*** RECORDED DATA ***

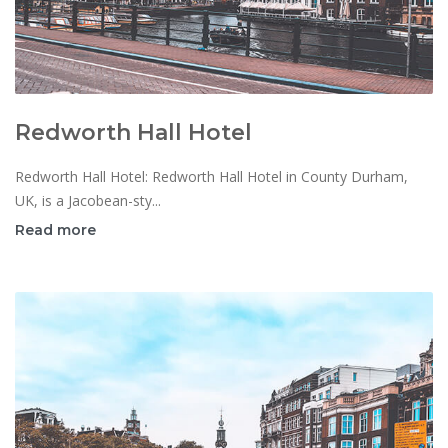
Redworth Hall Hotel
Redworth Hall Hotel: Redworth Hall Hotel in County Durham,
UK, is a Jacobean-sty...
Read more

*** End of RECORDED DATA ***

WHAT TO WORK ON: Leave out the images and repeat the rest of the data word for word.

RESPONSE:
Redworth Hall Hotel
Redworth Hall Hotel: Redworth Hall Hotel in County Durham,
UK, is a Jacobean-sty...
Read more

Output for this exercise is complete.